[Data for this task Boundary: Start]

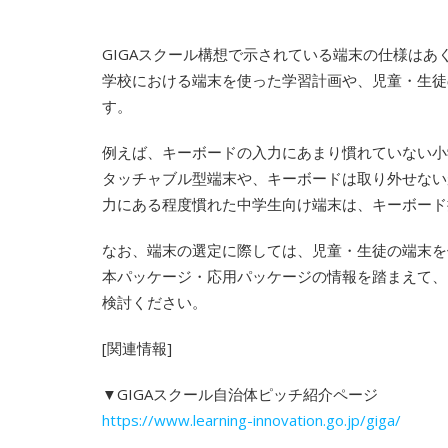
GIGAスクール構想で示されている端末の仕様は
学校における端末を使った学習計画や、児童・生徒
す。
例えば、キーボードの入力にあまり慣れていない小
タッチャブル型端末や、キーボードは取り外せない
力にある程度慣れた中学生向け端末は、キーボード
なお、端末の選定に際しては、児童・生徒の端末を
本パッケージ・応用パッケージの情報を踏まえて、
検討ください。
[関連情報]
▼GIGAスクール自治体ピッチ紹介ページ
https://www.learning-innovation.go.jp/giga/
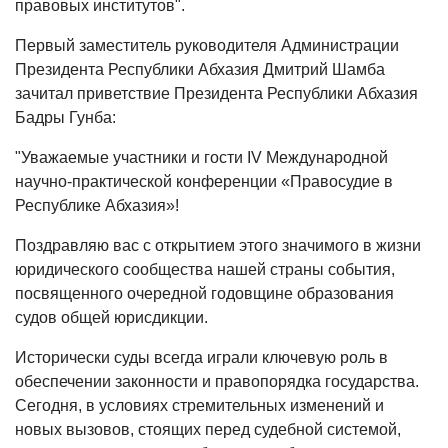
правовых институтов".
Первый заместитель руководителя Администрации
Президента Республики Абхазия Дмитрий Шамба
зачитал приветствие Президента Республики Абхазия
Бадры Гунба:
"Уважаемые участники и гости IV Международной
научно-практической конференции «Правосудие в
Республике Абхазия»!
Поздравляю вас с открытием этого значимого в жизни
юридического сообщества нашей страны события,
посвященного очередной годовщине образования
судов общей юрисдикции.
Исторически суды всегда играли ключевую роль в
обеспечении законности и правопорядка государства.
Сегодня, в условиях стремительных изменений и
новых вызовов, стоящих перед судебной системой,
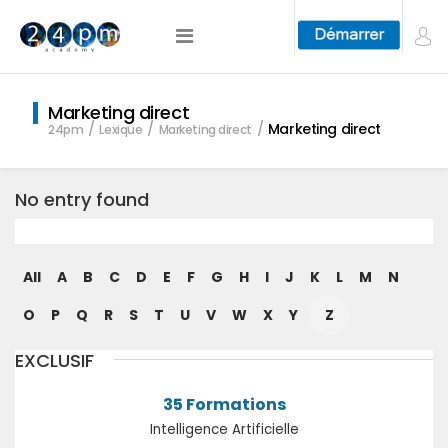
Marketing direct
Marketing direct
24pm
Lexique
Marketing direct
No entry found
All
A
B
C
D
E
F
G
H
I
J
K
L
M
N
O
P
Q
R
S
T
U
V
W
X
Y
Z
EXCLUSIF
35 Formations
Intelligence Artificielle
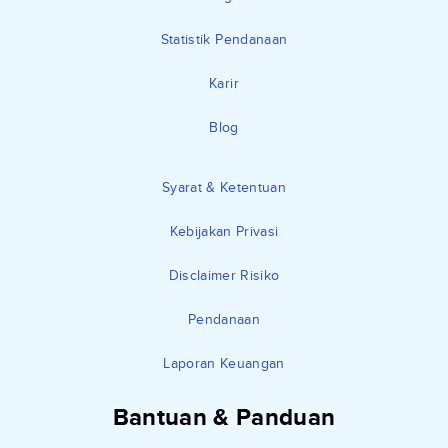
Statistik Pendanaan
Karir
Blog
Syarat & Ketentuan
Kebijakan Privasi
Disclaimer Risiko
Pendanaan
Laporan Keuangan
Bantuan & Panduan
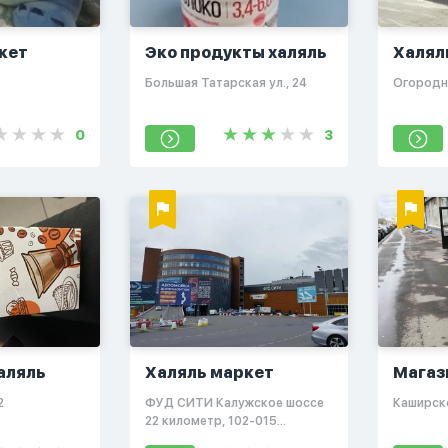
кет
Эко продукты халяль
Халял
Большая Татарская ул., 24
Огородн
0
3
аляль
Халяль маркет
Магаз
фрукт
2
​ФУД СИТИ​ Калужское шоссе
​Каширск
22 километр, 10​2-015
павильон; 1 этаж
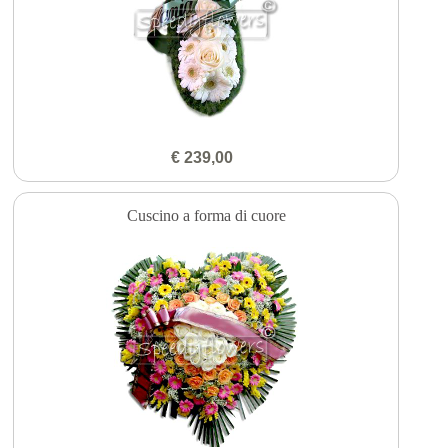
€ 239,00
Cuscino a forma di cuore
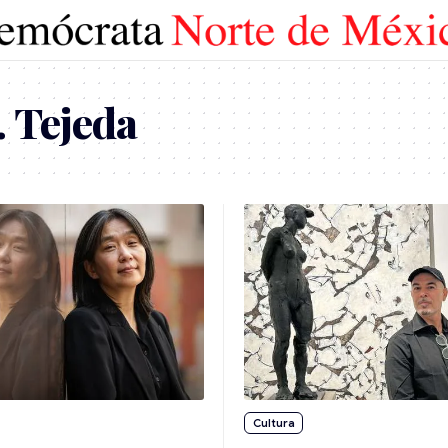
 Tejeda
Cultura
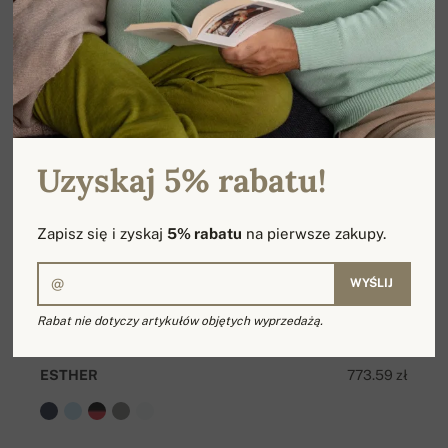
Uzyskaj 5% rabatu!
Zapisz się i zyskaj
5% rabatu
na pierwsze zakupy.
WYŚLIJ
Rabat nie dotyczy artykułów objętych wyprzedażą.
ESTHER
773.59 zł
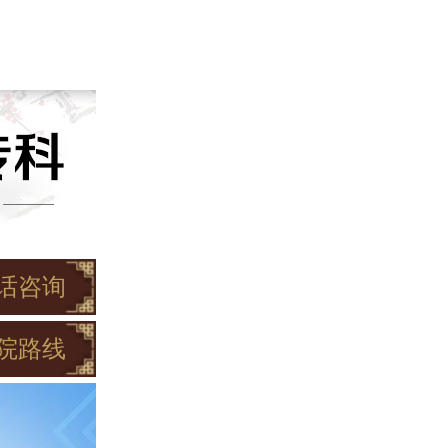
话咨询
院路线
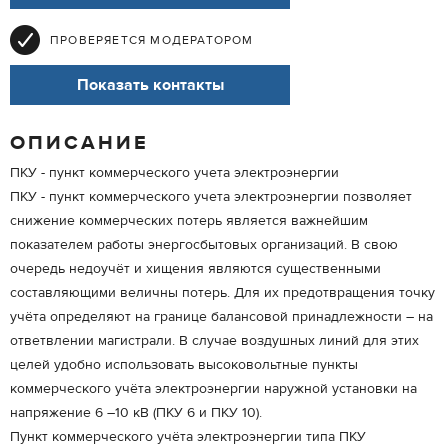
ПРОВЕРЯЕТСЯ МОДЕРАТОРОМ
Показать контакты
ОПИСАНИЕ
ПКУ - пункт коммерческого учета электроэнергии
ПКУ - пункт коммерческого учета электроэнергии позволяет
снижение коммерческих потерь является важнейшим
показателем работы энергосбытовых организаций. В свою
очередь недоучёт и хищения являются существенными
составляющими величны потерь. Для их предотвращения точку
учёта определяют на границе балансовой принадлежности – на
ответвлении магистрали. В случае воздушных линий для этих
целей удобно использовать высоковольтные пункты
коммерческого учёта электроэнергии наружной установки на
напряжение 6 –10 кВ (ПКУ 6 и ПКУ 10).
Пункт коммерческого учёта электроэнергии типа ПКУ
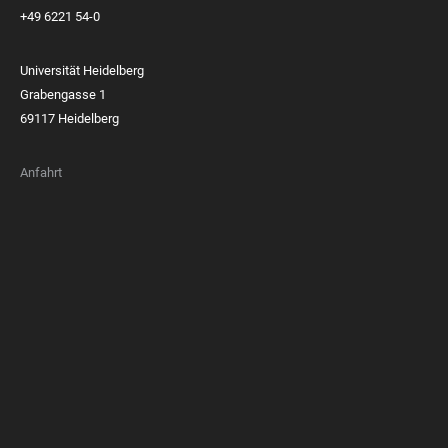
+49 6221 54-0
Universität Heidelberg
Grabengasse 1
69117 Heidelberg
Anfahrt
FOOTER
MEMBERSHIPS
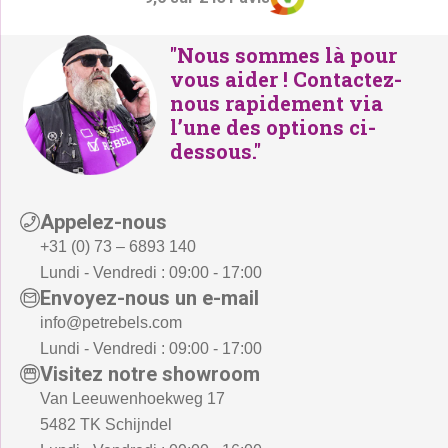
"Nous sommes là pour
vous aider ! Contactez-
nous rapidement via
l’une des options ci-
dessous."
Appelez-nous
+31 (0) 73 – 6893 140
Lundi - Vendredi : 09:00 - 17:00
Envoyez-nous un e-mail
info@petrebels.com
Lundi - Vendredi : 09:00 - 17:00
Visitez notre showroom
Van Leeuwenhoekweg 17
5482 TK Schijndel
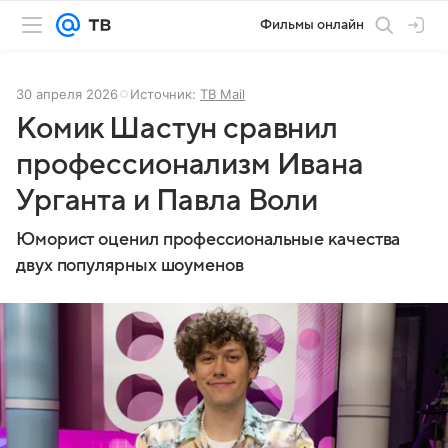
Фильмы онлайн
30 апреля 2026
Источник:
ТВ Mail
Комик Шастун сравнил
профессионализм Ивана
Урганта и Павла Воли
Юморист оценил профессиональные качества
двух популярных шоуменов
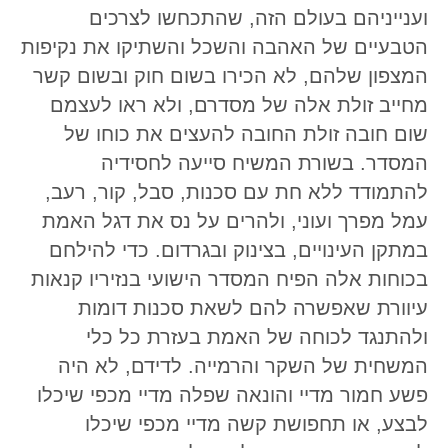
וענייניהם בעולם הזה, שהתכחשו לצרכים
הטבעיים של האהבה והשכל והשתיקו את נקיפות
המצפון שלהם, לא הכירו בשום חוק ובשום קשר
מחייב זולת אלה של מסדרם, ולא ראו לעצמם
שום חובה זולת החובה להעצים את כוחו של
המסדר. בשורת המשיח סייעה לחסידיה
להתמודד ללא חת עם סכנות, סבל, קור, רעב,
עמל מפרך ועוני, ולהרים על נס את דגל האמת
במתקן העינויים, בצינוק ובגרדום. כדי להילחם
בכוחות אלה הפיח המסדר הישועי בנזיריו קנאות
עיוורת שאפשרה להם לשאת סכנות דומות
ולהתנגד לכוחה של האמת בעזרת כל כלי
המשחית של השקר והרמייה. לדידם, לא היה
פשע חמור מדיי והונאה שפלה מדיי מכפי שיכלו
לבצע, או תחפושת קשה מדיי מכפי שיכלו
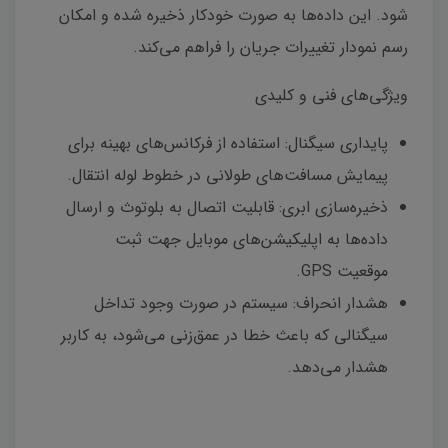
شود. این داده‌ها به صورت خودکار ذخیره شده و امکان
رسم نمودار تغییرات جریان را فراهم می‌کند.
ویژگی‌های فنی و کلیدی
پایداری سیگنال: استفاده از فرکانس‌های بهینه برای
پیمایش مسافت‌های طولانی در خطوط لوله انتقال.
ذخیره‌سازی ابری: قابلیت اتصال به بلوتوث و ارسال
داده‌ها به اپلیکیشن‌های موبایل جهت ثبت
موقعیت GPS.
هشدار انحراف: سیستم در صورت وجود تداخل
سیگنالی که باعث خطا در عمق‌زنی می‌شود، به کاربر
هشدار می‌دهد.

[Data for this task Boundary: End]

Exercise prompt:
Could you set down exactly the lines from the one containing "پایداری سیگنال: استفاده" through the last line of the records above, both included?

Written answer:
پایداری سیگنال: استفاده از فرکانس‌های بهینه برای
پیمایش مسافت‌های طولانی در خطوط لوله انتقال.
ذخیره‌سازی ابری: قابلیت اتصال به بلوتوث و ارسال
داده‌ها به اپلیکیشن‌های موبایل جهت ثبت
موقعیت GPS.
هشدار انحراف: سیستم در صورت وجود تداخل
سیگنالی که باعث خطا در عمق‌زنی می‌شود، به کاربر
هشدار می‌دهد.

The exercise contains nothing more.